ITOS Form 4: Options and RSUs Settled for $10.047 Cash Plus CVRs
Rhea-AI Filing Summary
Form 4 from reporting person "Call Matthew" (Chief Operating Officer) reports insider dispositions tied to iTeos Therapeutics' merger. On 08/29/2025 the reporting person disposed of 161,898 shares of common stock, resulting in 0 shares beneficially owned after the transaction. Each issued and outstanding share was canceled at the merger Effective Time and converted into $10.047 in cash per share plus one non-transferable CVR per share. The filing explains that certain restricted stock units and unvested options accelerated and were cancelled; In-the-Money Options (exercise price < $10.047) were settled for cash equal to the excess of $10.047 over the exercise price times the underlying shares, plus one CVR per underlying share.

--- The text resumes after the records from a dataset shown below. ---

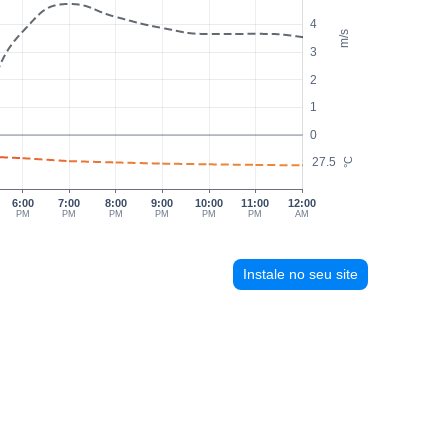
4
m/s
3
2
1
0
27.5
°C
6:00
7:00
8:00
9:00
10:00
11:00
12:00
PM
PM
PM
PM
PM
PM
AM
Instale no seu site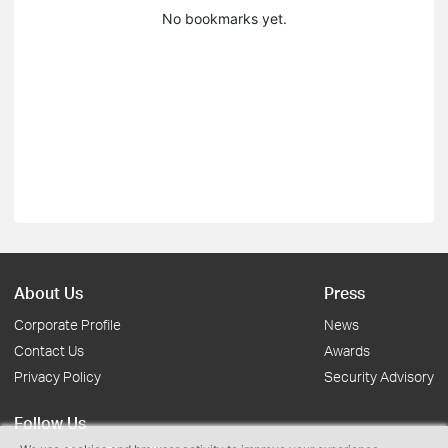
No bookmarks yet.
About Us
Press
Corporate Profile
News
Contact Us
Awards
Privacy Policy
Security Advisory
Follow Us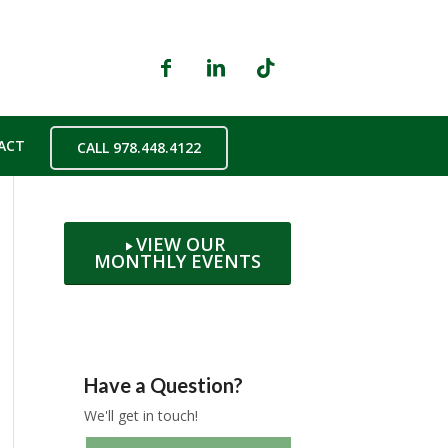
ACT
CALL 978.448.4122
VIEW OUR
MONTHLY EVENTS
Have a Question?
We'll get in touch!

The Form 4 lists multiple canceled stock options with exercise prices of $7.05, $4.24 and $2.95 for specified share amounts, all resulting in zero common shares held post-merger.
Positive
- All issued shares were converted into a known cash amount of $10.047 per share, providing definitive consideration to holders
- Holders of in-the-money options received cash equal to the spread (Cash Amount minus exercise price) times underlying shares, plus one CVR per share
- Accelerated vesting applied to applicable restricted stock units and options, enabling immediate settlement at the Effective Time
Negative
- Reporting person holds 0 shares following the transaction, eliminating direct equity ownership in the company post-merger
Insights
TL;DR: Insider holdings were fully converted in the merger for cash and CVRs; accelerated awards were settled per merger terms.

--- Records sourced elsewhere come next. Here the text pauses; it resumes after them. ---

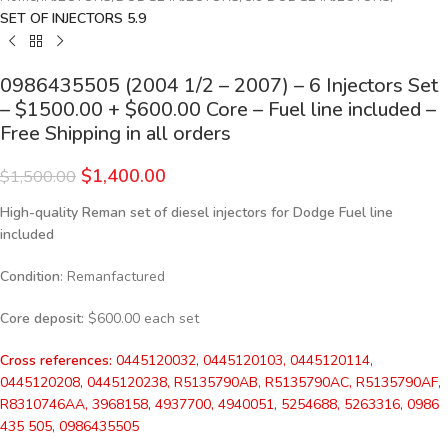
SET OF INJECTORS 5.9
0986435505 (2004 1/2 – 2007) – 6 Injectors Set
– $1500.00 + $600.00 Core – Fuel line included –
Free Shipping in all orders
$
1,400.00
$
1,500.00
High-quality Reman set of diesel injectors for Dodge Fuel line
included
Condition
: Remanfactured
Core deposit
: $600.00 each set
Cross references:
0445120032, 0445120103, 0445120114,
0445120208, 0445120238, R5135790AB, R5135790AC, R5135790AF,
R8310746AA, 3968158, 4937700, 4940051, 5254688, 5263316, 0986
435 505, 0986435505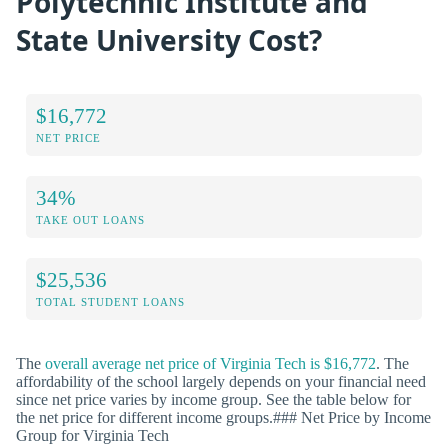
Polytechnic Institute and
State University Cost?
$16,772
NET PRICE
34%
TAKE OUT LOANS
$25,536
TOTAL STUDENT LOANS
The
overall average net price of Virginia Tech is $16,772
. The
affordability of the school largely depends on your financial need
since net price varies by income group. See the table below for
the net price for different income groups.### Net Price by Income
Group for Virginia Tech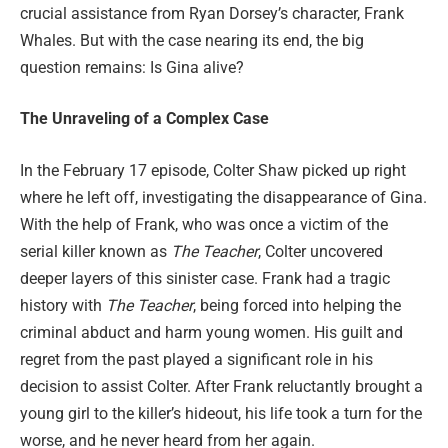
crucial assistance from Ryan Dorsey’s character, Frank
Whales. But with the case nearing its end, the big
question remains: Is Gina alive?
The Unraveling of a Complex Case
In the February 17 episode, Colter Shaw picked up right
where he left off, investigating the disappearance of Gina.
With the help of Frank, who was once a victim of the
serial killer known as
The Teacher
, Colter uncovered
deeper layers of this sinister case. Frank had a tragic
history with
The Teacher
, being forced into helping the
criminal abduct and harm young women. His guilt and
regret from the past played a significant role in his
decision to assist Colter. After Frank reluctantly brought a
young girl to the killer’s hideout, his life took a turn for the
worse, and he never heard from her again.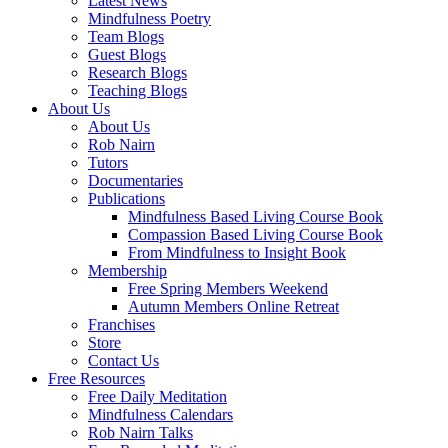
Latest News
Mindfulness Poetry
Team Blogs
Guest Blogs
Research Blogs
Teaching Blogs
About Us
About Us
Rob Nairn
Tutors
Documentaries
Publications
Mindfulness Based Living Course Book
Compassion Based Living Course Book
From Mindfulness to Insight Book
Membership
Free Spring Members Weekend
Autumn Members Online Retreat
Franchises
Store
Contact Us
Free Resources
Free Daily Meditation
Mindfulness Calendars
Rob Nairn Talks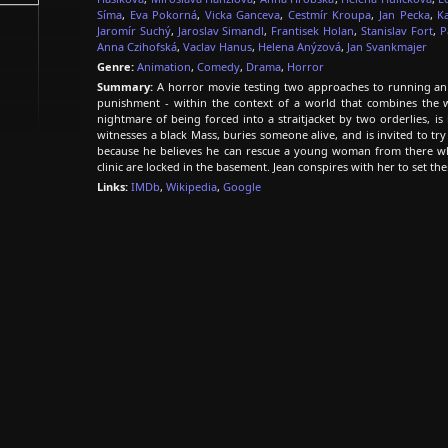
Síma
,
Eva Pokorná
,
Vicka Ganceva
,
Cestmír Kroupa
,
Jan Pecka
,
K
Jaromír Suchý
,
Jaroslav Simandl
,
Frantisek Holan
,
Stanislav Fort
,
P
Anna Czihofská
,
Vaclav Hanus
,
Helena Anýzová
,
Jan Svankmajer
Genre:
Animation
,
Comedy
,
Drama
,
Horror
Summary:
A horror movie testing two approaches to running an 
punishment - within the context of a world that combines the w
nightmare of being forced into a straitjacket by two orderlies, is
witnesses a black Mass, buries someone alive, and is invited to try
because he believes he can rescue a young woman from there who 
clinic are locked in the basement. Jean conspires with her to set t
Links:
IMDb
,
Wikipedia
,
Google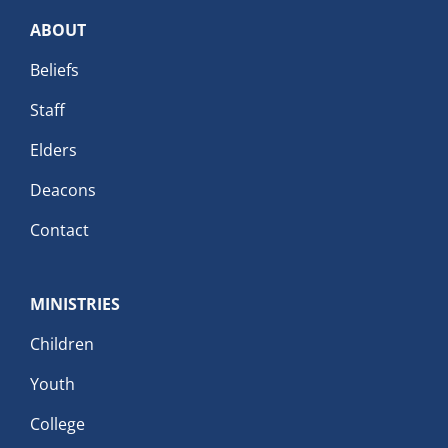
ABOUT
Beliefs
Staff
Elders
Deacons
Contact
MINISTRIES
Children
Youth
College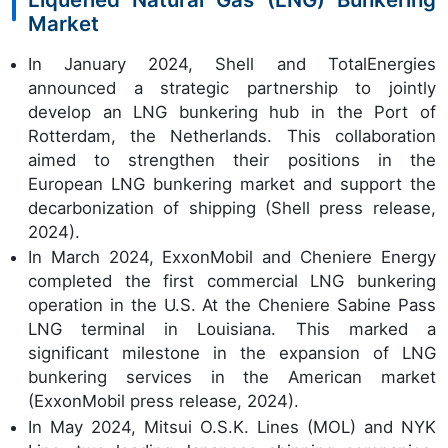
Market
In January 2024, Shell and TotalEnergies
announced a strategic partnership to jointly
develop an LNG bunkering hub in the Port of
Rotterdam, the Netherlands. This collaboration
aimed to strengthen their positions in the
European LNG bunkering market and support the
decarbonization of shipping (Shell press release,
2024).
In March 2024, ExxonMobil and Cheniere Energy
completed the first commercial LNG bunkering
operation in the U.S. At the Cheniere Sabine Pass
LNG terminal in Louisiana. This marked a
significant milestone in the expansion of LNG
bunkering services in the American market
(ExxonMobil press release, 2024).
In May 2024, Mitsui O.S.K. Lines (MOL) and NYK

The filing documents a standard change-in-control settlement process: outstanding restricted stock units and unvested options held by the reporting officer accelerated and were settled at the merger Effective Time. Issued shares were canceled and converted into $10.047 cash per share plus a CVR, and in-the-money options were cashed out based on the spread over their exercise prices. The result is a clean disposition with no remaining beneficial ownership reported for this officer.

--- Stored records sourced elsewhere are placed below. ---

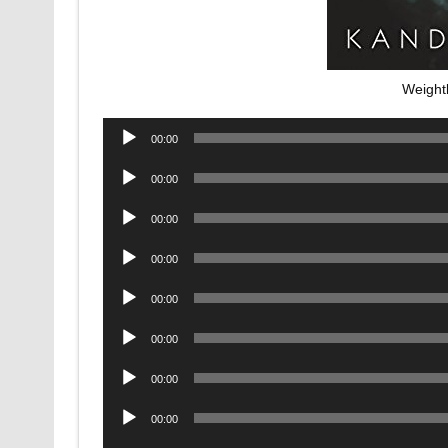
Weight
Audio
00:00
Player
Audio
00:00
Player
Audio
00:00
Player
Audio
00:00
Player
Audio
00:00
Player
Audio
00:00
Player
Audio
00:00
Player
Audio
00:00
Player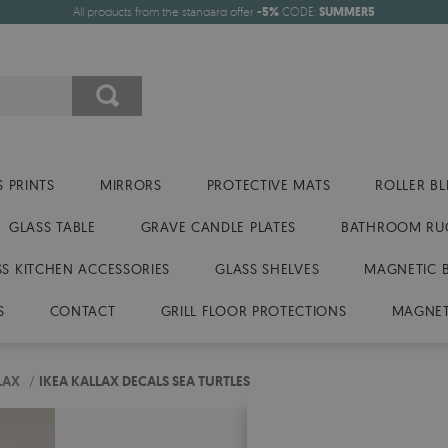
All products from the standard offer
-5%
CODE:
SUMMER5
 PRINTS
MIRRORS
PROTECTIVE MATS
ROLLER BL
GLASS TABLE
GRAVE CANDLE PLATES
BATHROOM RU
SS KITCHEN ACCESSORIES
GLASS SHELVES
MAGNETIC 
S
CONTACT
GRILL FLOOR PROTECTIONS
MAGNET
LAX
/
IKEA KALLAX DECALS SEA TURTLES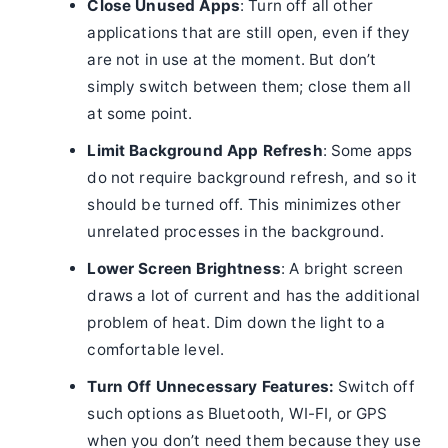
Close Unused Apps
: Turn off all other
applications that are still open, even if they
are not in use at the moment. But don’t
simply switch between them; close them all
at some point.
Limit Background App Refresh
: Some apps
do not require background refresh, and so it
should be turned off. This minimizes other
unrelated processes in the background.
Lower Screen Brightness
: A bright screen
draws a lot of current and has the additional
problem of heat. Dim down the light to a
comfortable level.
Turn Off Unnecessary Features:
Switch off
such options as Bluetooth, WI-FI, or GPS
when you don’t need them because they use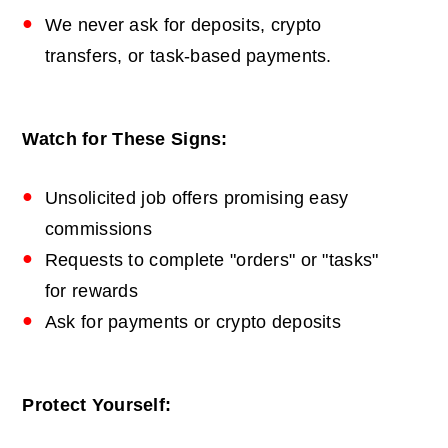
We never ask for deposits, crypto
transfers, or task-based payments.
Watch for These Signs:
Unsolicited job offers promising easy
commissions
Requests to complete "orders" or "tasks"
for rewards
Ask for payments or crypto deposits
Protect Yourself: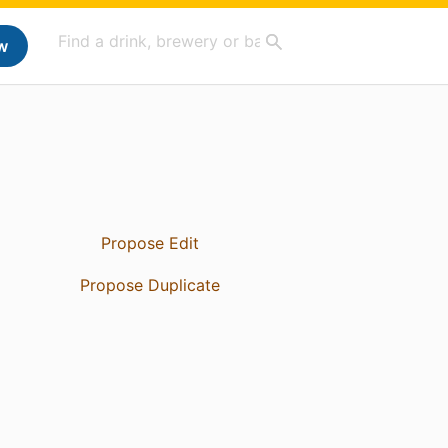
w
Propose Edit
Propose Duplicate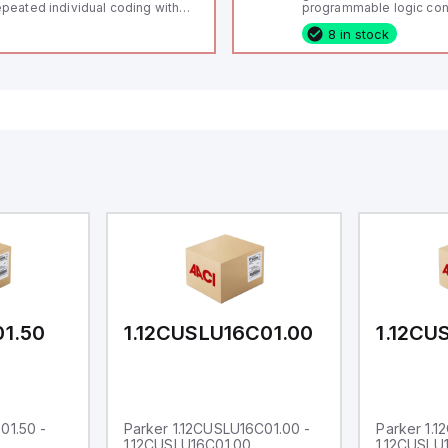
peated individual coding with
programmable logic cont
ID technology; Coding level
(PLC) featuring 21 inputs
8 in stock
igh" according to ISO 14119;
configurable as analog or
nnector M12, 8-pole; Power to
fixed digital with externa
ck; Actuator monitored;
capability), 24 digital ou
agnostic output; Hygienic
16 relay outputs. It oper
sign; Protection class IP 69;
or 24V DC and includes
itable for mounting t
Ethernet, and RS485 inte
versatile connectivity, m
ideal for complex indust
automation applications
01.50
1.12CUSLU16C01.00
1.12CU
01.50 -
Parker 1.12CUSLU16C01.00 -
Parker 1.
1.12CUSLU16C01.00
1.12CUSLU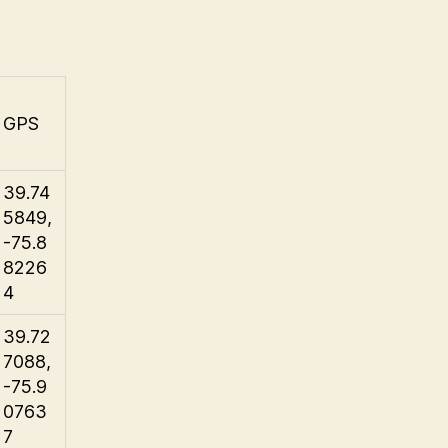
GPS
39.74
5849,
-75.8
8226
4
39.72
7088,
-75.9
0763
7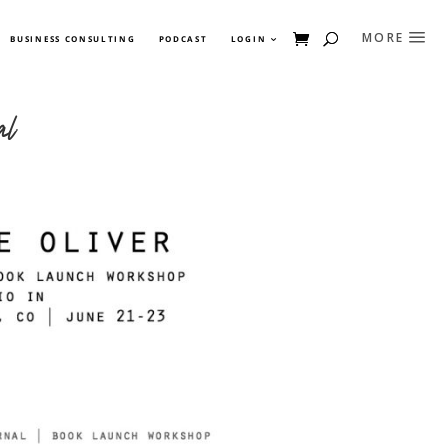
BUSINESS CONSULTING
PODCAST
LOGIN
al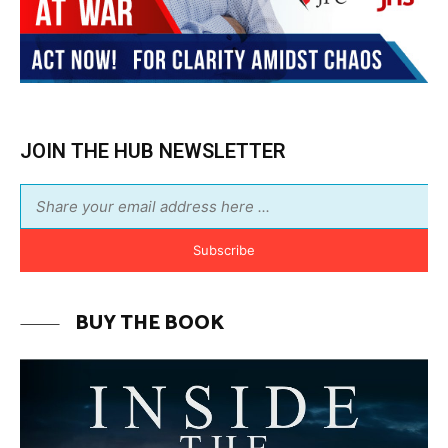
Subscribe
BUY THE BOOK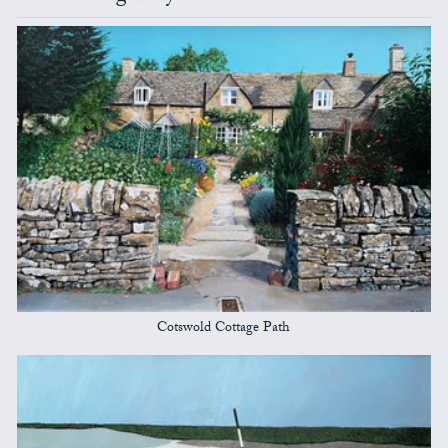
Cotswold Cottage Path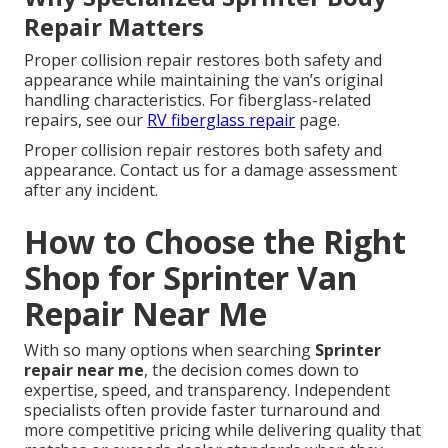
Repair Matters
Proper collision repair restores both safety and
appearance while maintaining the van’s original
handling characteristics. For fiberglass-related
repairs, see our
RV fiberglass repair
page.
Proper collision repair restores both safety and
appearance. Contact us for a damage assessment
after any incident.
How to Choose the Right
Shop for Sprinter Van
Repair Near Me
With so many options when searching
Sprinter
repair near me
, the decision comes down to
expertise, speed, and transparency. Independent
specialists often provide faster turnaround and
more competitive pricing while delivering quality that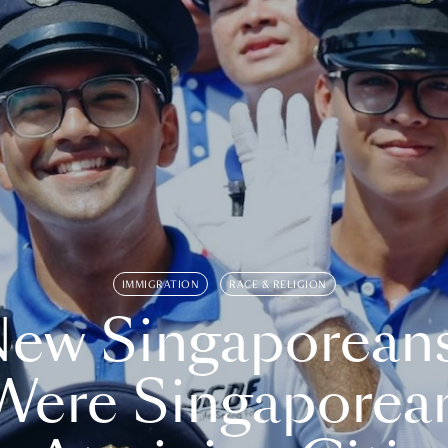
IMMIGRATION
RACE & RELIGION
ew Singaporean
Were Singaporea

TL;DR: Merger consideration included cash and contingent value rights; equity awards were treated consistently with the Merger Agreement.
The disclosure details treatment of equity awards under the Merger Agreement: Accelerated Vesting Restricted Stock Units became vested then canceled for cash equal to the per-share cash consideration plus a CVR, and In-the-Money Options were canceled for cash equal to the per-share spread times underlying shares plus CVRs. The Form 4 enumerates specific option pools canceled at exercise prices of $7.05, $4.24 and $2.95 with stated underlying share counts, facilitating straightforward payout calculations for affected holders.
Insider Trade Summary
| Type | Security | Shares | Price | Value |
|---|---|---|---|---|
| Disposition | Stock Option (Right to Buy) | 9,063 | $0.00 | -- |
| Disposition | Stock Option (Right to Buy) | 135,937 | $0.00 | -- |
| Disposition | Stock Option (Right to Buy) | 41,694 | $0.00 | -- |
| Disposition | Stock Option (Right to Buy) | 66,170 | $0.00 | -- |
| Disposition | Stock Option (Right to Buy) | 17,074 | $0.00 | -- |
| Disposition | Stock Option (Right to Buy) | 146,835 | $0.00 | -- |
| U | Common Stock | 161,898 | $0.00 | -- |
Footnotes (1)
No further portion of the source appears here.